Against the contrasting backdrop of social unrest and glitz at the World Cup in Brazil this month, 65 women have taken a cottage industry and turned it into an international business, creating employment that will last longer and be more sustainable than the World Cup final on July 13th.
The artisans from underprivileged communities outside of the nation's capital, Brasília, have repurposed a traditional craft born of scarcity, crocheting recycled pop-tops, to create fashion purses and accessories that sell to the likes of MoMA in NYC, The Royal Academy in London and Takashimaya Department Store in Japan.
The artisans have been working in partnership with Escama Studio, a San Francisco-based design group, since 2004. Escama Studio supplies award-winning design, capacity building and marketing assistance, and has made the products available in over 30 countries worldwide. The hand-crafted products have been featured in international magazines like Elle, InStyle, and Oprah Magazine and won the IHDA Independent Handbag Designer Award for Best Green Handbag.
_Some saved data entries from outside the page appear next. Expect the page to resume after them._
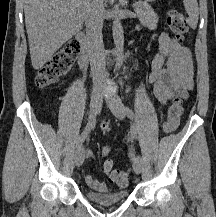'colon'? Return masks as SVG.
I'll return each mask as SVG.
<instances>
[{"label": "colon", "instance_id": "obj_1", "mask_svg": "<svg viewBox=\"0 0 216 217\" xmlns=\"http://www.w3.org/2000/svg\"><path fill=\"white\" fill-rule=\"evenodd\" d=\"M167 24L177 40L183 41L188 31L186 20L178 10H171L167 15ZM80 51L77 41L69 42L60 52L54 55L38 72L35 82L37 87L46 88L67 76ZM183 113V104L180 98H175L167 110V117L163 125L165 133H172L178 126ZM101 132L106 135L111 130L109 121H104L100 126ZM105 168L111 180L117 186L123 187L127 184V174L125 171L114 168L113 161L108 160Z\"/></svg>", "mask_w": 216, "mask_h": 217}]
</instances>
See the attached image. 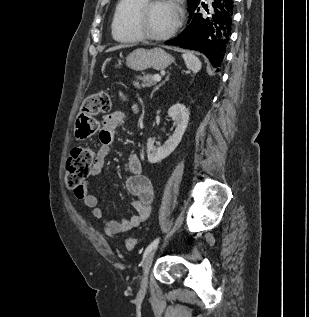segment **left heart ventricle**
Segmentation results:
<instances>
[{"mask_svg": "<svg viewBox=\"0 0 309 317\" xmlns=\"http://www.w3.org/2000/svg\"><path fill=\"white\" fill-rule=\"evenodd\" d=\"M177 11L170 2H161L153 6L145 18L146 29L155 35L167 33L175 25Z\"/></svg>", "mask_w": 309, "mask_h": 317, "instance_id": "obj_1", "label": "left heart ventricle"}]
</instances>
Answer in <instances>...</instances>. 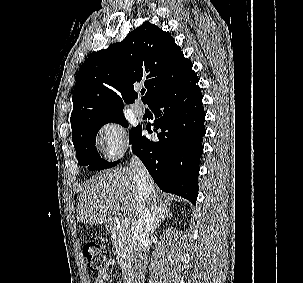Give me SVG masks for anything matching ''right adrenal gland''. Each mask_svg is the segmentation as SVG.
I'll return each mask as SVG.
<instances>
[{"label":"right adrenal gland","mask_w":303,"mask_h":283,"mask_svg":"<svg viewBox=\"0 0 303 283\" xmlns=\"http://www.w3.org/2000/svg\"><path fill=\"white\" fill-rule=\"evenodd\" d=\"M172 217H173V214L170 211V209L159 208L158 212H157L156 220H155L154 230H156L160 226L161 221H163L165 219H171Z\"/></svg>","instance_id":"right-adrenal-gland-1"}]
</instances>
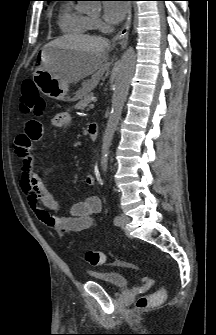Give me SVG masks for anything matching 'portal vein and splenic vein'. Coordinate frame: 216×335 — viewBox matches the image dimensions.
Returning <instances> with one entry per match:
<instances>
[{"label":"portal vein and splenic vein","mask_w":216,"mask_h":335,"mask_svg":"<svg viewBox=\"0 0 216 335\" xmlns=\"http://www.w3.org/2000/svg\"><path fill=\"white\" fill-rule=\"evenodd\" d=\"M89 107H90L91 109H92V108H94V104H90V106H89Z\"/></svg>","instance_id":"obj_1"}]
</instances>
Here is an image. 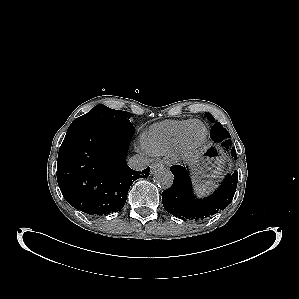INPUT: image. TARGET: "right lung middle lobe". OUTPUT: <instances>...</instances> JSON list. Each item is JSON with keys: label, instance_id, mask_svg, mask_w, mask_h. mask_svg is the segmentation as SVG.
Returning <instances> with one entry per match:
<instances>
[{"label": "right lung middle lobe", "instance_id": "dd1d6c3e", "mask_svg": "<svg viewBox=\"0 0 299 299\" xmlns=\"http://www.w3.org/2000/svg\"><path fill=\"white\" fill-rule=\"evenodd\" d=\"M130 113L114 110L104 105H97L87 114L76 118L69 130L78 128H96L104 126H129L132 125L130 120Z\"/></svg>", "mask_w": 299, "mask_h": 299}]
</instances>
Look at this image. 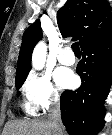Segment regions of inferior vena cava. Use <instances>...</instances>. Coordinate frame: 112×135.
Instances as JSON below:
<instances>
[{
	"mask_svg": "<svg viewBox=\"0 0 112 135\" xmlns=\"http://www.w3.org/2000/svg\"><path fill=\"white\" fill-rule=\"evenodd\" d=\"M48 121L53 130V135H63V125L61 121L60 101L55 98L51 106Z\"/></svg>",
	"mask_w": 112,
	"mask_h": 135,
	"instance_id": "602c4592",
	"label": "inferior vena cava"
}]
</instances>
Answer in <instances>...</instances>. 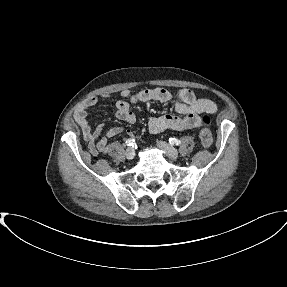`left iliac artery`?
<instances>
[{
    "label": "left iliac artery",
    "instance_id": "obj_1",
    "mask_svg": "<svg viewBox=\"0 0 287 287\" xmlns=\"http://www.w3.org/2000/svg\"><path fill=\"white\" fill-rule=\"evenodd\" d=\"M169 143L172 144V145H180L181 144V141L179 139H176V138H169Z\"/></svg>",
    "mask_w": 287,
    "mask_h": 287
}]
</instances>
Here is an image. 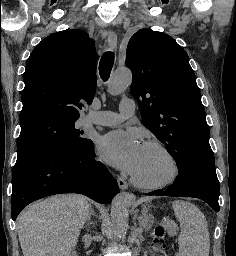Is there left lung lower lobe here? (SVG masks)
Wrapping results in <instances>:
<instances>
[{"mask_svg":"<svg viewBox=\"0 0 236 256\" xmlns=\"http://www.w3.org/2000/svg\"><path fill=\"white\" fill-rule=\"evenodd\" d=\"M219 193L220 184L215 165L196 163L182 167L167 191L155 190L145 195L195 197L202 199L218 212Z\"/></svg>","mask_w":236,"mask_h":256,"instance_id":"0a47b994","label":"left lung lower lobe"}]
</instances>
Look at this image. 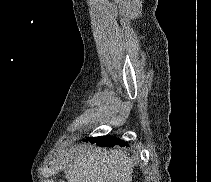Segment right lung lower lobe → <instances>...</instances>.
Segmentation results:
<instances>
[{"label": "right lung lower lobe", "instance_id": "right-lung-lower-lobe-1", "mask_svg": "<svg viewBox=\"0 0 211 182\" xmlns=\"http://www.w3.org/2000/svg\"><path fill=\"white\" fill-rule=\"evenodd\" d=\"M87 140H90V142L94 143L96 142L98 146H109L112 147L114 145H120L125 146L126 143L123 140H118L116 137H110V136H102V137H91L87 138Z\"/></svg>", "mask_w": 211, "mask_h": 182}]
</instances>
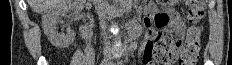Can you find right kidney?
<instances>
[{
  "label": "right kidney",
  "mask_w": 232,
  "mask_h": 65,
  "mask_svg": "<svg viewBox=\"0 0 232 65\" xmlns=\"http://www.w3.org/2000/svg\"><path fill=\"white\" fill-rule=\"evenodd\" d=\"M75 8L73 0H60L56 5L49 8L42 17V27L49 41L57 48H66L75 39V32L71 29L67 33H58L57 23L61 15Z\"/></svg>",
  "instance_id": "right-kidney-1"
}]
</instances>
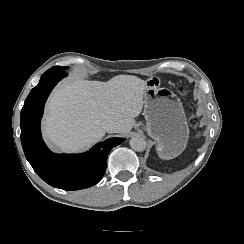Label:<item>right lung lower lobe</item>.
<instances>
[{"label": "right lung lower lobe", "mask_w": 244, "mask_h": 244, "mask_svg": "<svg viewBox=\"0 0 244 244\" xmlns=\"http://www.w3.org/2000/svg\"><path fill=\"white\" fill-rule=\"evenodd\" d=\"M65 76L64 70L52 67L29 93L21 110V143L27 160L45 182L64 190H79L101 180L110 150L125 138L107 139L82 155L54 154L47 149L40 132L44 104L51 90Z\"/></svg>", "instance_id": "1"}]
</instances>
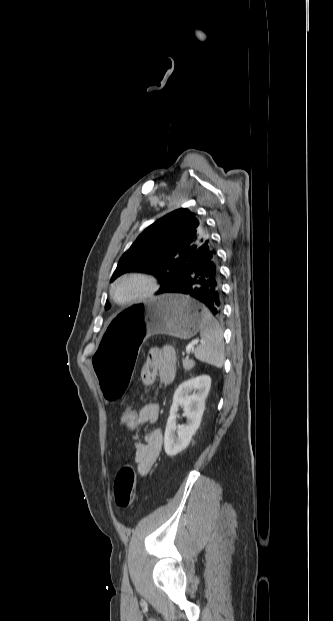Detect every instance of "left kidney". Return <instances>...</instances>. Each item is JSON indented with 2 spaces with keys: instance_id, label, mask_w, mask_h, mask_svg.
Returning <instances> with one entry per match:
<instances>
[{
  "instance_id": "5707ae66",
  "label": "left kidney",
  "mask_w": 333,
  "mask_h": 621,
  "mask_svg": "<svg viewBox=\"0 0 333 621\" xmlns=\"http://www.w3.org/2000/svg\"><path fill=\"white\" fill-rule=\"evenodd\" d=\"M210 386L211 378L202 375L183 382L176 389L164 435V449L168 456H175L190 443L200 426ZM179 406L183 407L187 424L177 430L176 418ZM176 430L178 437L175 435Z\"/></svg>"
}]
</instances>
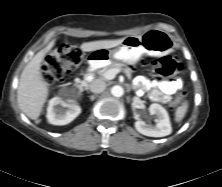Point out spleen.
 I'll list each match as a JSON object with an SVG mask.
<instances>
[{"label":"spleen","instance_id":"1","mask_svg":"<svg viewBox=\"0 0 222 187\" xmlns=\"http://www.w3.org/2000/svg\"><path fill=\"white\" fill-rule=\"evenodd\" d=\"M188 102L182 103L175 111V122H180L185 117L188 110Z\"/></svg>","mask_w":222,"mask_h":187}]
</instances>
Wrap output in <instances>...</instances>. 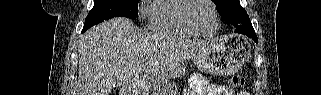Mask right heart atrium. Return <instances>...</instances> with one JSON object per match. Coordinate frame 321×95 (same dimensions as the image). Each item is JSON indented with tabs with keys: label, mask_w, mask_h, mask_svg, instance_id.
I'll return each mask as SVG.
<instances>
[{
	"label": "right heart atrium",
	"mask_w": 321,
	"mask_h": 95,
	"mask_svg": "<svg viewBox=\"0 0 321 95\" xmlns=\"http://www.w3.org/2000/svg\"><path fill=\"white\" fill-rule=\"evenodd\" d=\"M139 13H140L141 15L147 14V13H148V8H147L146 6H144V5L140 6V8H139Z\"/></svg>",
	"instance_id": "d8ad5b80"
}]
</instances>
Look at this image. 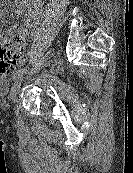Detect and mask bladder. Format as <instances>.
<instances>
[{"instance_id":"obj_1","label":"bladder","mask_w":133,"mask_h":173,"mask_svg":"<svg viewBox=\"0 0 133 173\" xmlns=\"http://www.w3.org/2000/svg\"><path fill=\"white\" fill-rule=\"evenodd\" d=\"M5 85L0 84V90L4 89Z\"/></svg>"}]
</instances>
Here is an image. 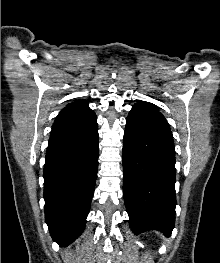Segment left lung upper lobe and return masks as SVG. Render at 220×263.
Here are the masks:
<instances>
[{"label":"left lung upper lobe","mask_w":220,"mask_h":263,"mask_svg":"<svg viewBox=\"0 0 220 263\" xmlns=\"http://www.w3.org/2000/svg\"><path fill=\"white\" fill-rule=\"evenodd\" d=\"M128 118H132L154 129L172 135L169 124L164 116L158 111L156 106L149 102H138L133 105Z\"/></svg>","instance_id":"left-lung-upper-lobe-1"}]
</instances>
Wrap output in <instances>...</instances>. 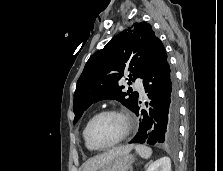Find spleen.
Masks as SVG:
<instances>
[{
  "mask_svg": "<svg viewBox=\"0 0 223 171\" xmlns=\"http://www.w3.org/2000/svg\"><path fill=\"white\" fill-rule=\"evenodd\" d=\"M135 149L142 158L148 159L152 155V149L148 146L138 144L135 146Z\"/></svg>",
  "mask_w": 223,
  "mask_h": 171,
  "instance_id": "spleen-1",
  "label": "spleen"
}]
</instances>
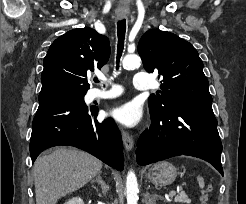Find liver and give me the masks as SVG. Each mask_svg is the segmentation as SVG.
<instances>
[{
	"label": "liver",
	"mask_w": 246,
	"mask_h": 204,
	"mask_svg": "<svg viewBox=\"0 0 246 204\" xmlns=\"http://www.w3.org/2000/svg\"><path fill=\"white\" fill-rule=\"evenodd\" d=\"M102 169V162L77 149L56 148L34 163L36 204L57 201L83 187Z\"/></svg>",
	"instance_id": "6515ba94"
}]
</instances>
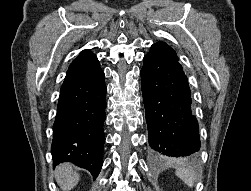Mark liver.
<instances>
[{
    "label": "liver",
    "mask_w": 251,
    "mask_h": 191,
    "mask_svg": "<svg viewBox=\"0 0 251 191\" xmlns=\"http://www.w3.org/2000/svg\"><path fill=\"white\" fill-rule=\"evenodd\" d=\"M79 173L73 169L72 163H60L55 169V179L63 191H69L79 181Z\"/></svg>",
    "instance_id": "liver-1"
}]
</instances>
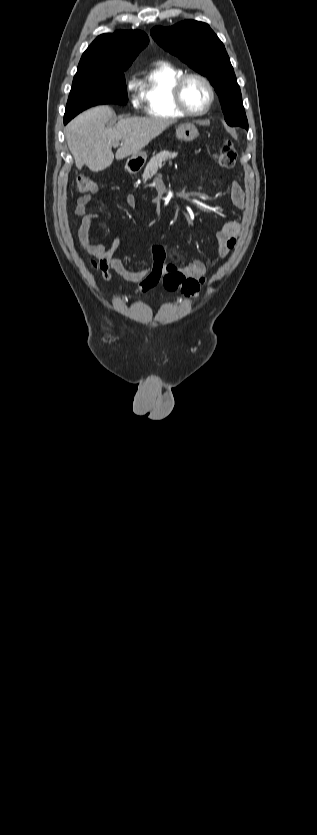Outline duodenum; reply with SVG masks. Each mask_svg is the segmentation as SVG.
I'll return each instance as SVG.
<instances>
[{"mask_svg":"<svg viewBox=\"0 0 317 835\" xmlns=\"http://www.w3.org/2000/svg\"><path fill=\"white\" fill-rule=\"evenodd\" d=\"M138 168H139V164H138L137 162H131V163H130V169H131L132 171H135V170H137Z\"/></svg>","mask_w":317,"mask_h":835,"instance_id":"duodenum-1","label":"duodenum"}]
</instances>
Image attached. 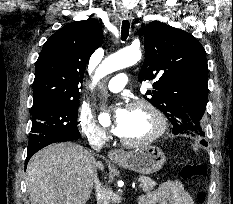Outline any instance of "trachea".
I'll use <instances>...</instances> for the list:
<instances>
[{
  "label": "trachea",
  "mask_w": 233,
  "mask_h": 204,
  "mask_svg": "<svg viewBox=\"0 0 233 204\" xmlns=\"http://www.w3.org/2000/svg\"><path fill=\"white\" fill-rule=\"evenodd\" d=\"M130 23L128 20H123L121 29V38L125 41L129 35Z\"/></svg>",
  "instance_id": "obj_1"
}]
</instances>
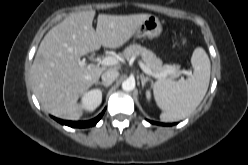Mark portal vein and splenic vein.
Here are the masks:
<instances>
[{
	"label": "portal vein and splenic vein",
	"instance_id": "portal-vein-and-splenic-vein-1",
	"mask_svg": "<svg viewBox=\"0 0 248 165\" xmlns=\"http://www.w3.org/2000/svg\"><path fill=\"white\" fill-rule=\"evenodd\" d=\"M79 64L85 65V62L80 61ZM99 64L104 65V66L116 65V64H118V59L113 57V56H106L99 62ZM139 66L145 74L150 75L154 78H165V76H166L165 73H160V74L153 73L142 61H139ZM183 73L186 75H191V73L187 70H184Z\"/></svg>",
	"mask_w": 248,
	"mask_h": 165
}]
</instances>
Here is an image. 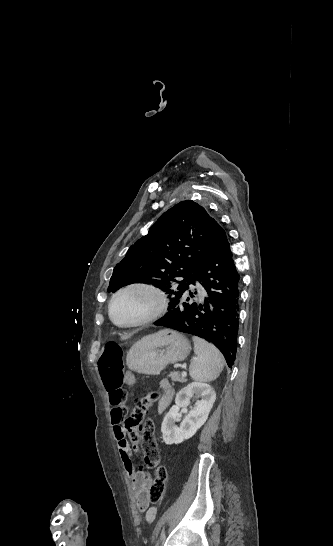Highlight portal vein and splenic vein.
<instances>
[{
  "instance_id": "portal-vein-and-splenic-vein-1",
  "label": "portal vein and splenic vein",
  "mask_w": 333,
  "mask_h": 546,
  "mask_svg": "<svg viewBox=\"0 0 333 546\" xmlns=\"http://www.w3.org/2000/svg\"><path fill=\"white\" fill-rule=\"evenodd\" d=\"M187 375V373L184 371L182 372V376L185 377Z\"/></svg>"
}]
</instances>
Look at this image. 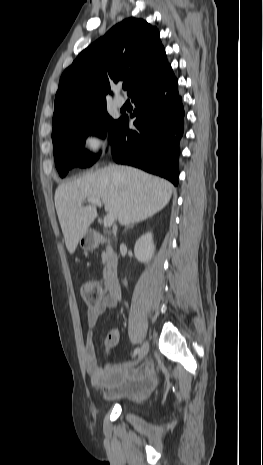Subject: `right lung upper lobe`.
<instances>
[{"label": "right lung upper lobe", "instance_id": "cb5924a9", "mask_svg": "<svg viewBox=\"0 0 263 465\" xmlns=\"http://www.w3.org/2000/svg\"><path fill=\"white\" fill-rule=\"evenodd\" d=\"M169 66L158 29L142 19H125L83 50L64 71L53 124L75 110L106 103L110 82L128 83L131 95Z\"/></svg>", "mask_w": 263, "mask_h": 465}]
</instances>
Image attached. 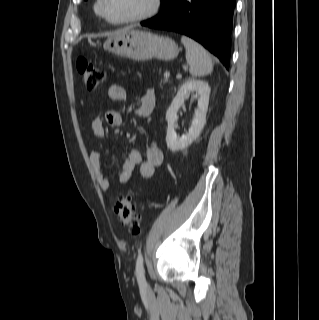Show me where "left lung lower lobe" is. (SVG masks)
<instances>
[{
    "instance_id": "obj_1",
    "label": "left lung lower lobe",
    "mask_w": 319,
    "mask_h": 320,
    "mask_svg": "<svg viewBox=\"0 0 319 320\" xmlns=\"http://www.w3.org/2000/svg\"><path fill=\"white\" fill-rule=\"evenodd\" d=\"M235 0H164L161 12L143 26L187 35L229 69Z\"/></svg>"
}]
</instances>
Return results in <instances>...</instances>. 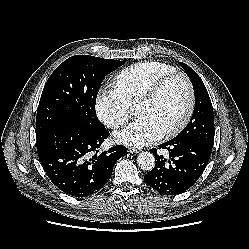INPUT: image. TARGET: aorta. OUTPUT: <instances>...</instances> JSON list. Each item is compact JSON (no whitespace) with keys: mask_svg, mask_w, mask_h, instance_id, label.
<instances>
[{"mask_svg":"<svg viewBox=\"0 0 249 249\" xmlns=\"http://www.w3.org/2000/svg\"><path fill=\"white\" fill-rule=\"evenodd\" d=\"M137 164L144 171H150L155 166V157L150 152H141L137 156Z\"/></svg>","mask_w":249,"mask_h":249,"instance_id":"aorta-1","label":"aorta"}]
</instances>
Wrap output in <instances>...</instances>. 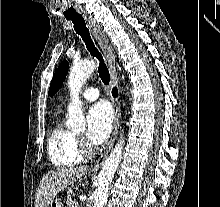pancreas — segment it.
<instances>
[{
  "label": "pancreas",
  "mask_w": 220,
  "mask_h": 207,
  "mask_svg": "<svg viewBox=\"0 0 220 207\" xmlns=\"http://www.w3.org/2000/svg\"><path fill=\"white\" fill-rule=\"evenodd\" d=\"M66 207H73V200L70 195H68V197H67Z\"/></svg>",
  "instance_id": "pancreas-1"
}]
</instances>
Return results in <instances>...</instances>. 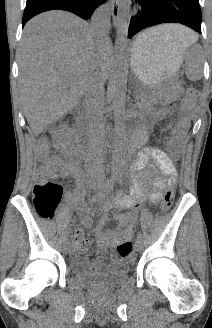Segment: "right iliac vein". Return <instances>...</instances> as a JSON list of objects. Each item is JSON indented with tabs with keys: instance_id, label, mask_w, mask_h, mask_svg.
I'll return each mask as SVG.
<instances>
[{
	"instance_id": "obj_1",
	"label": "right iliac vein",
	"mask_w": 212,
	"mask_h": 328,
	"mask_svg": "<svg viewBox=\"0 0 212 328\" xmlns=\"http://www.w3.org/2000/svg\"><path fill=\"white\" fill-rule=\"evenodd\" d=\"M89 186L92 188V184L90 183ZM63 251L64 253L68 254L70 252V244L69 242L65 241L63 244Z\"/></svg>"
}]
</instances>
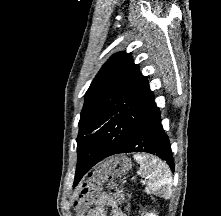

Escama Studio Founder, Andy Krumholz explains, "From the beginning, we knew that we wanted to refine this stunning art form and adapt it for an international audience. And luckily along the way we were able to build a business that also recognizes the work of the artisans and elevates the living standards of their families. It's been a win-win for everyone." With the success of the venture, the initial group of 12 artisans in 2004 has grown to now 65 women and men. Demand is strong and shipments leave Brazil every two weeks providing a steady flow of income at a fair living wage for the artisans.